Work instruction -
Take the entries below and reproduce exactly the portion that begins at the line containing "Неклиновский район, с. Покровское, пер." and ends at the line containing "hergestellt werden. Verfeinert", keeping both ends, dropping pictures, and adding nothing else.

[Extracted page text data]
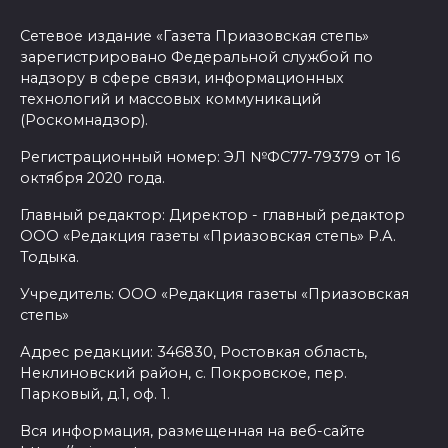
Сетевое издание «Газета Приазовская степь»
зарегистрировано Федеральной службой по
надзору в сфере связи, информационных
технологий и массовых коммуникаций
(Роскомнадзор).
Регистрационный номер: ЭЛ №ФС77-79379 от 16
октября 2020 года.
Главный редактор: Директор - главный редактор
ООО «Редакция газеты «Приазовская степь» Р.А.
Тодыка.
Учредитель: ООО «Редакция газеты «Приазовская
степь»
Адрес редакции: 346830, Ростовкая область,
Неклиновский район, с. Покровское, пер.
Парковый, д.1, оф. 1.
Вся информация, размещенная на веб-сайте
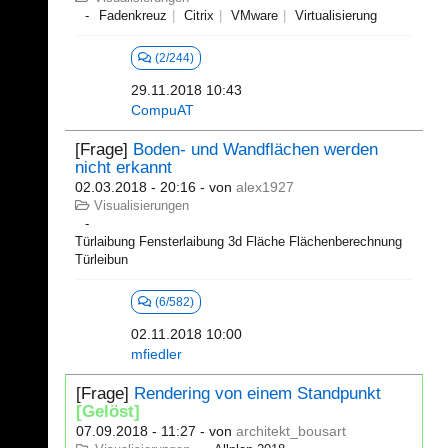
Fadenkreuz
Citrix
VMware
Virtualisierung
(2/244)
29.11.2018 10:43
CompuAT
[Frage]
Boden- und Wandflächen werden
nicht erkannt
02.03.2018 - 20:16
- von
alex1927
Visualisierungen
Türlaibung Fensterlaibung 3d Fläche Flächenberechnung
Türleibun
(6/582)
02.11.2018 10:00
mfiedler
[Frage]
Rendering von einem Standpunkt
[Gelöst]
07.09.2018 - 11:27
- von
architekt_bousart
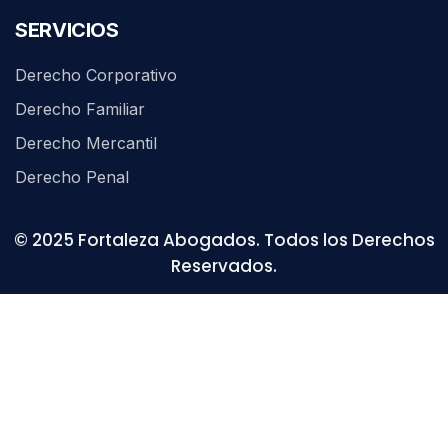
SERVICIOS
Derecho Corporativo
Derecho Familiar
Derecho Mercantil
Derecho Penal
©
2025
Fortaleza Abogados. Todos los Derechos
Reservados.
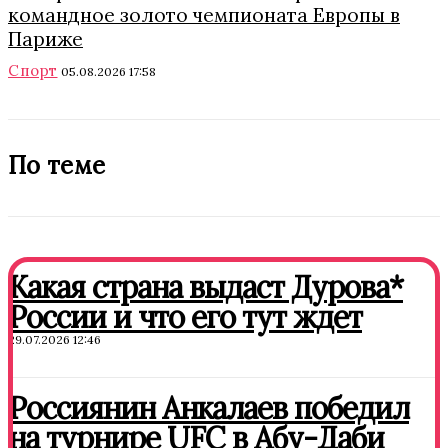
командное золото чемпионата Европы в
Париже
Спорт
05.08.2026 17:58
По теме
Какая страна выдаст Дурова*
России и что его тут ждет
29.07.2026 12:46
Россиянин Анкалаев победил
на турнире UFC в Абу-Даби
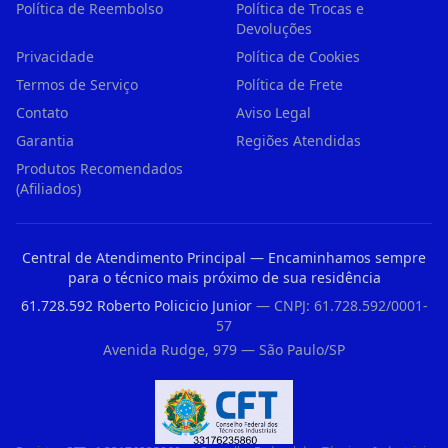
Política de Reembolso
Política de Trocas e
Devoluções
Privacidade
Política de Cookies
Termos de Serviço
Política de Frete
Contato
Aviso Legal
Garantia
Regiões Atendidas
Produtos Recomendados
(Afiliados)
Central de Atendimento Principal — Encaminhamos sempre
para o técnico mais próximo de sua residência
61.728.592 Roberto Policicio Junior
— CNPJ: 61.728.592/0001-
57
Avenida Rudge, 979 — São Paulo/SP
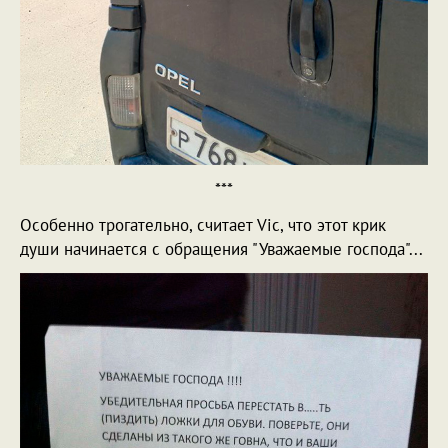
***
Особенно трогательно, считает Vic, что этот крик
души начинается с обращения "Уважаемые господа"...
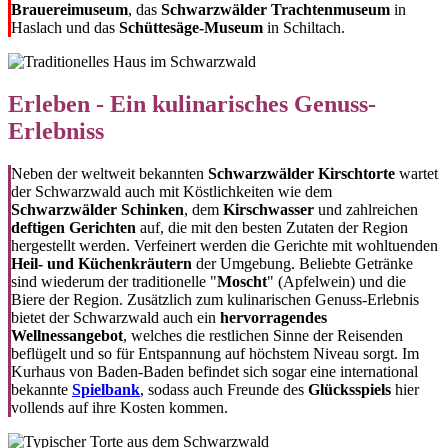
Brauereimuseum
, das
Schwarzwälder Trachtenmuseum
in
Haslach und das
Schüttesäge-Museum
in Schiltach.
Erleben - Ein kulinarisches Genuss-
Erlebniss
Neben der weltweit bekannten
Schwarzwälder Kirschtorte
wartet
der Schwarzwald auch mit Köstlichkeiten wie dem
Schwarzwälder Schinken
, dem
Kirschwasser
und zahlreichen
deftigen Gerichten
auf, die mit den besten Zutaten der Region
hergestellt werden. Verfeinert werden die Gerichte mit wohltuenden
Heil- und Küchenkräutern
der Umgebung. Beliebte Getränke
sind wiederum der traditionelle "
Moscht
" (Apfelwein) und die
Biere der Region. Zusätzlich zum kulinarischen Genuss-Erlebnis
bietet der Schwarzwald auch ein
hervorragendes
Wellnessangebot
, welches die restlichen Sinne der Reisenden
beflügelt und so für Entspannung auf höchstem Niveau sorgt. Im
Kurhaus von Baden-Baden befindet sich sogar eine international
bekannte
Spielbank
, sodass auch Freunde des
Glücksspiels
hier
vollends auf ihre Kosten kommen.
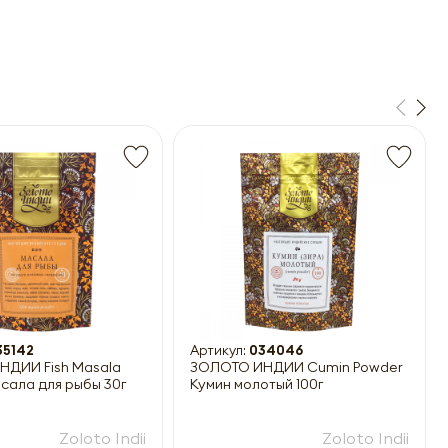
35142
Артикул:
034046
ДИИ Fish Masala
ЗОЛОТО ИНДИИ Cumin Powder
сала для рыбы 30г
Кумин молотый 100г
Zoloto Indii
Zoloto Indii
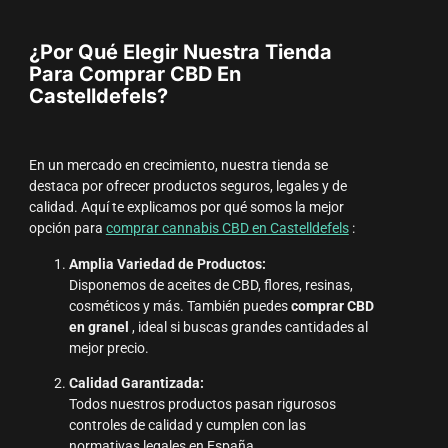
¿Por Qué Elegir Nuestra Tienda
Para Comprar CBD En
Castelldefels?
En un mercado en crecimiento, nuestra tienda se
destaca por ofrecer productos seguros, legales y de
calidad. Aquí te explicamos por qué somos la mejor
opción para
comprar cannabis CBD en Castelldefels
:
Amplia Variedad de Productos:
Disponemos de aceites de CBD, flores, resinas,
cosméticos y más. También puedes
comprar CBD
en granel
, ideal si buscas grandes cantidades al
mejor precio.
Calidad Garantizada:
Todos nuestros productos pasan rigurosos
controles de calidad y cumplen con las
normativas legales en España.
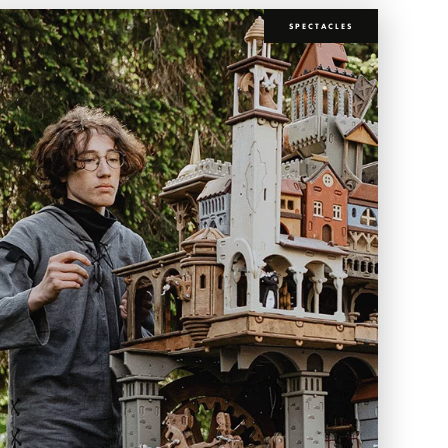
SPECTACLES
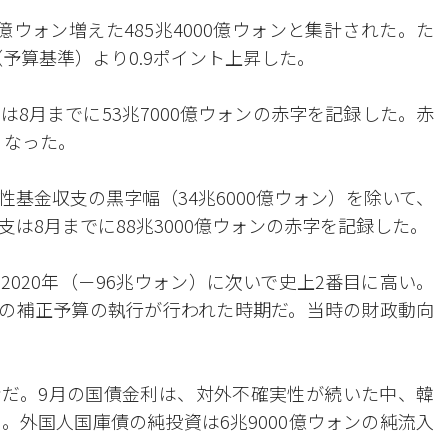
0億ウォン増えた485兆4000億ウォンと集計された。た
（予算基準）より0.9ポイント上昇した。
8月までに53兆7000億ウォンの赤字を記録した。赤
くなった。
基金収支の黒字幅（34兆6000億ウォン）を除いて、
は8月までに88兆3000億ウォンの赤字を記録した。
020年（－96兆ウォン）に次いで史上2番目に高い。
4回の補正予算の執行が行われた時期だ。当時の財政動向
。
ォンだ。9月の国債金利は、対外不確実性が続いた中、韓
。外国人国庫債の純投資は6兆9000億ウォンの純流入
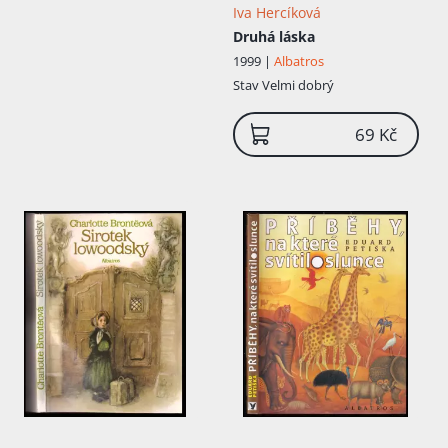
Iva Hercíková
Druhá láska
1999 |
Albatros
Stav
Velmi dobrý
69 Kč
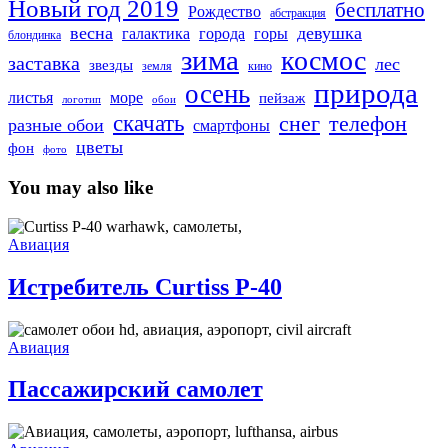
Новый год 2019
бесплатно
Рождество
абстракция
весна
девушка
города
горы
галактика
блондинка
зима
космос
заставка
лес
звезды
земля
кино
природа
осень
море
листья
пейзаж
логотип
обои
скачать
снег
телефон
разные обои
смартфоны
цветы
фон
фото
You may also like
Истребитель
Curtiss
Авиация
P-
40
Истребитель Curtiss P-40
Пассажирский
самолет
Авиация
Пассажирский самолет
Самолеты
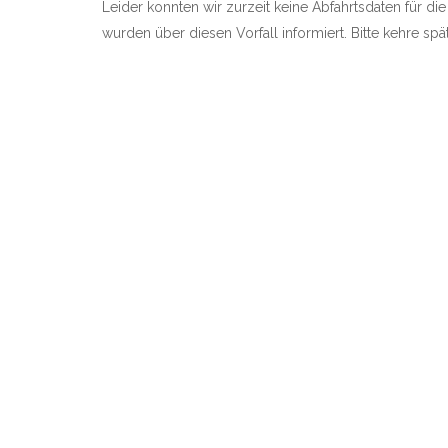
Leider konnten wir zurzeit keine Abfahrtsdaten für di
wurden über diesen Vorfall informiert. Bitte kehre sp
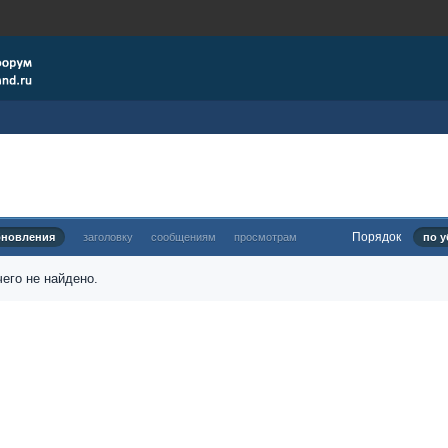
Порядок
бновления
заголовку
сообщениям
просмотрам
по у
его не найдено.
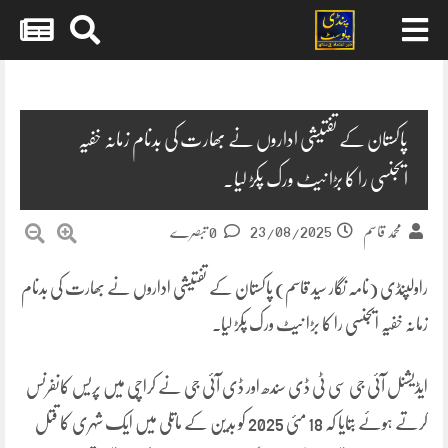
Skip
to
content
پاکستان کے تفتیشی اداروں نے بھارت کی بدنام زمانہ خفیہ
ایجنسی را کا بڑا نیٹ ورک پکڑ لیا۔
23/08/2025
محمد قاسم
0 تبصرے
راولپنڈی (نامہ نگار سید قاسم) پاکستان کے تفتیشی اداروں نے بھارت کی بدنام
زمانہ خفیہ ایجنسی را کا بڑا نیٹ ورک پکڑ لیا۔
ایڈیشنل آئی جی سی ٹی ڈی سندھ اور ڈی آئی جی نے کراچی میں پریس کانفرنس
کرتے ہوئے بتایا کہ 18 مئی 2025 کو بدین کے ماتلی میں ایک شہری کا قتل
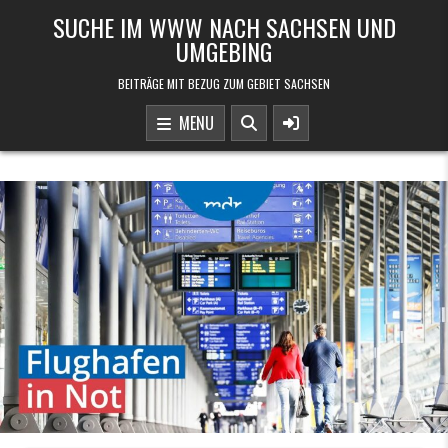
Skip to content
SUCHE IM WWW NACH SACHSEN UND
UMGEBING
BEITRÄGE MIT BEZUG ZUM GEBIET SACHSEN
MENU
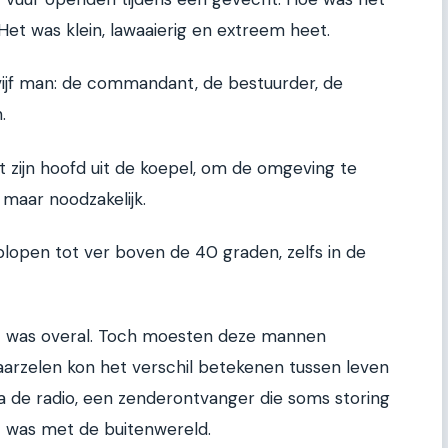
t was klein, lawaaierig en extreem heet.
ijf man: de commandant, de bestuurder, de
.
zijn hoofd uit de koepel, om de omgeving te
 maar noodzakelijk.
lopen tot ver boven de 40 graden, zelfs in de
et was overal. Toch moesten deze mannen
 aarzelen kon het verschil betekenen tussen leven
a de radio, een zenderontvanger die soms storing
t was met de buitenwereld.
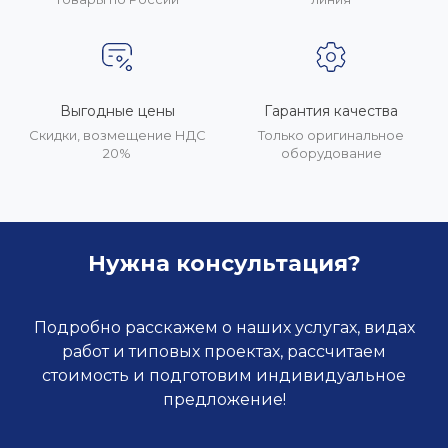
Выгодные цены
Гарантия качества
Скидки, возмещение НДС
Только оригинальное
20%
оборудование
Нужна консультация?
Подробно расскажем о наших услугах, видах
работ и типовых проектах, рассчитаем
стоимость и подготовим индивидуальное
предложение!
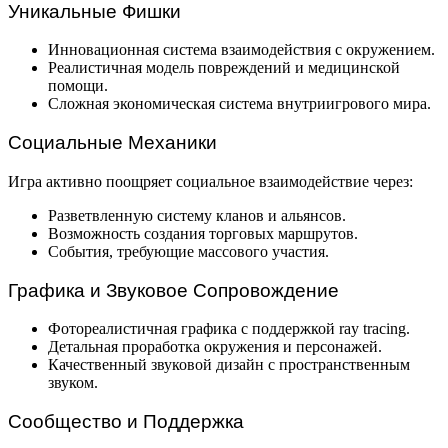
Уникальные Фишки
Инновационная система взаимодействия с окружением.
Реалистичная модель повреждений и медицинской
помощи.
Сложная экономическая система внутриигрового мира.
Социальные Механики
Игра активно поощряет социальное взаимодействие через:
Разветвленную систему кланов и альянсов.
Возможность создания торговых маршрутов.
События, требующие массового участия.
Графика и Звуковое Сопровождение
Фотореалистичная графика с поддержкой ray tracing.
Детальная проработка окружения и персонажей.
Качественный звуковой дизайн с пространственным
звуком.
Сообщество и Поддержка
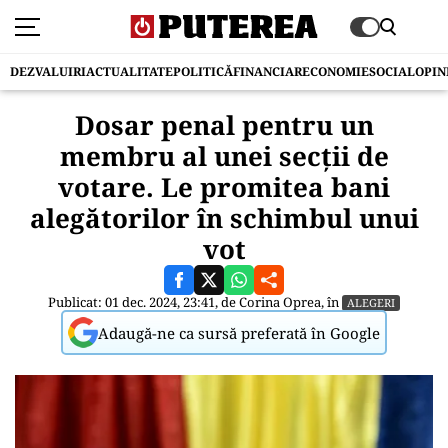
DEZVALUIRI
ACTUALITATE
POLITICĂ
FINANCIAR
ECONOMIE
SOCIAL
OPIN
Dosar penal pentru un
membru al unei secții de
votare. Le promitea bani
alegătorilor în schimbul unui
vot
Publicat: 01 dec. 2024, 23:41, de
Corina Oprea
, în
ALEGERI
Adaugă-ne ca sursă preferată în Google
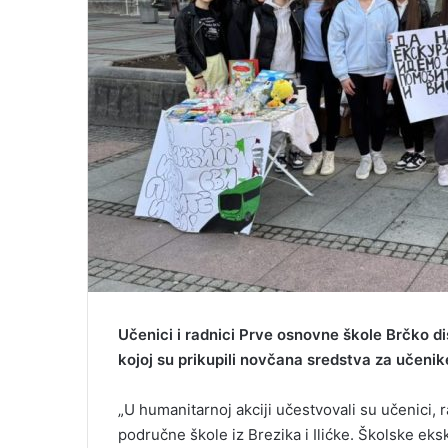
Učenici i radnici Prve osnovne škole Brčko di
kojoj su prikupili novčana sredstva za učenike
„U humanitarnoj akciji učestvovali su učenici, r
područne škole iz Brezika i Ilićke. Školske eks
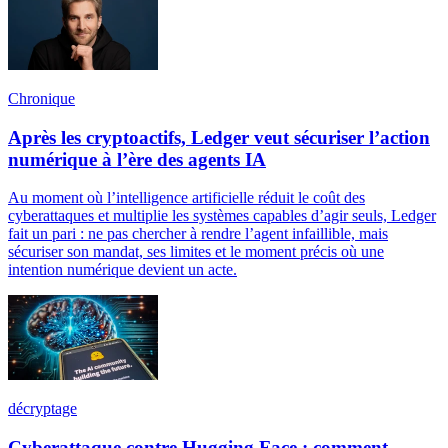
Chronique
Après les cryptoactifs, Ledger veut sécuriser l’action
numérique à l’ère des agents IA
Au moment où l’intelligence artificielle réduit le coût des
cyberattaques et multiplie les systèmes capables d’agir seuls, Ledger
fait un pari : ne pas chercher à rendre l’agent infaillible, mais
sécuriser son mandat, ses limites et le moment précis où une
intention numérique devient un acte.
décryptage
Cyberattaque contre Hugging Face : comment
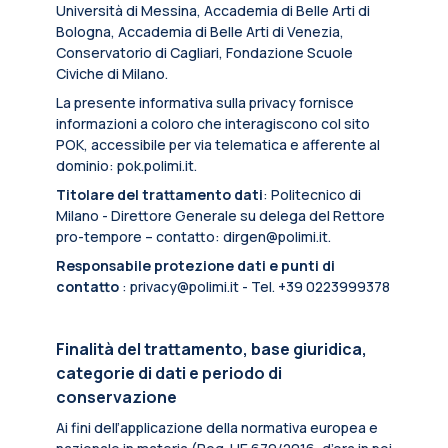
Università di Messina, Accademia di Belle Arti di
Bologna, Accademia di Belle Arti di Venezia,
Conservatorio di Cagliari, Fondazione Scuole
Civiche di Milano.
La presente informativa sulla privacy fornisce
informazioni a coloro che interagiscono col sito
POK, accessibile per via telematica e afferente al
dominio: pok.polimi.it.
Titolare del trattamento dati
: Politecnico di
Milano - Direttore Generale su delega del Rettore
pro-tempore – contatto: dirgen@polimi.it.
Responsabile protezione dati e punti di
contatto
: privacy@polimi.it - Tel. +39 0223999378
Finalità del trattamento, base giuridica,
categorie di dati e periodo di
conservazione
Ai fini dell’applicazione della normativa europea e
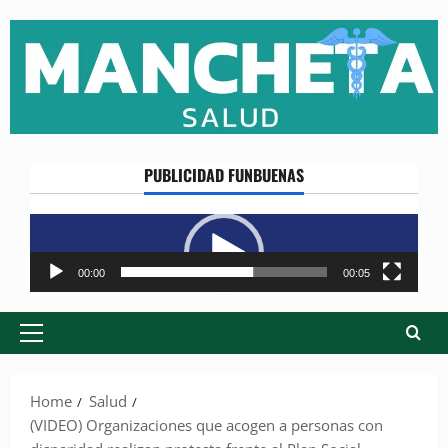
Skip
to
content
PUBLICIDAD FUNBUENAS
Reproductor
de
vídeo
00:00
00:05
Primary
Menu
Home
Salud
(VIDEO) Organizaciones que acogen a personas con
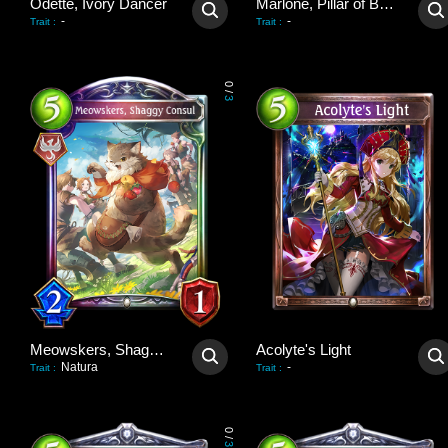
Odette, Ivory Dancer
Marlone, Pillar of Balance
-
-
Trait
:
Trait
:
0
/
3
Meowskers, Shaggy Consul
Acolyte's Light
Natura
-
Trait
:
Trait
:
0
/
3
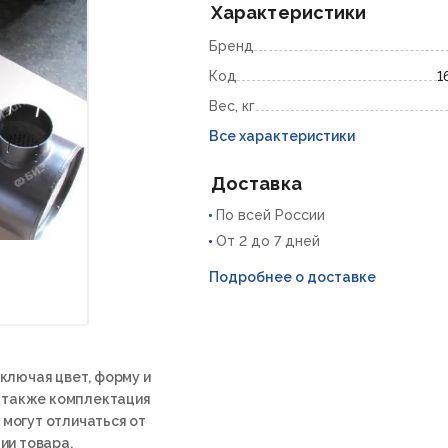
Характеристики
Бренд
Код
1
Вес, кг
Все характеристики
Доставка
По всей России
От 2 до 7 дней
Подробнее о доставке
ключая цвет, форму и
а также комплектация
 могут отличаться от
ии товара.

Exercise solution -
Неклиновский район, с. Покровское, пер.
Парковый, д.1, оф. 1.
Вся информация, размещенная на веб-сайте
Fadenkreuz
Citrix
VMware
Virtualisierung
(2/244)
29.11.2018 10:43
CompuAT
[Frage]
Boden- und Wandflächen werden
nicht erkannt
02.03.2018 - 20:16
- von
alex1927
Visualisierungen
Türlaibung Fensterlaibung 3d Fläche Flächenberechnung
Türleibun
(6/582)
02.11.2018 10:00
mfiedler
[Frage]
Rendering von einem Standpunkt
[Gelöst]
07.09.2018 - 11:27
- von
architekt_bousart
SERVICIOS
Derecho Corporativo
Derecho Familiar
Derecho Mercantil
Derecho Penal
©
2025
Fortaleza Abogados. Todos los Derechos
Reservados.
командное золото чемпионата Европы в
Париже
Спорт
05.08.2026 17:58
По теме
Какая страна выдаст Дурова*
России и что его тут ждет
29.07.2026 12:46
Россиянин Анкалаев победил
на турнире UFC в Абу-Даби
Política de Reembolso
Política de Trocas e
Devoluções
Privacidade
Política de Cookies
Termos de Serviço
Política de Frete
Contato
Aviso Legal
Garantia
Regiões Atendidas
Produtos Recomendados
(Afiliados)
Central de Atendimento Principal — Encaminhamos sempre
para o técnico mais próximo de sua residência
61.728.592 Roberto Policicio Junior
— CNPJ: 61.728.592/0001-
57
Avenida Rudge, 979 — São Paulo/SP
***
Особенно трогательно, считает Vic, что этот крик
души начинается с обращения "Уважаемые господа"...
Brauereimuseum
, das
Schwarzwälder Trachtenmuseum
in
Haslach und das
Schüttesäge-Museum
in Schiltach.
Erleben - Ein kulinarisches Genuss-
Erlebniss
Neben der weltweit bekannten
Schwarzwälder Kirschtorte
wartet
der Schwarzwald auch mit Köstlichkeiten wie dem
Schwarzwälder Schinken
, dem
Kirschwasser
und zahlreichen
deftigen Gerichten
auf, die mit den besten Zutaten der Region
hergestellt werden. Verfeinert werden die Gerichte mit wohltuenden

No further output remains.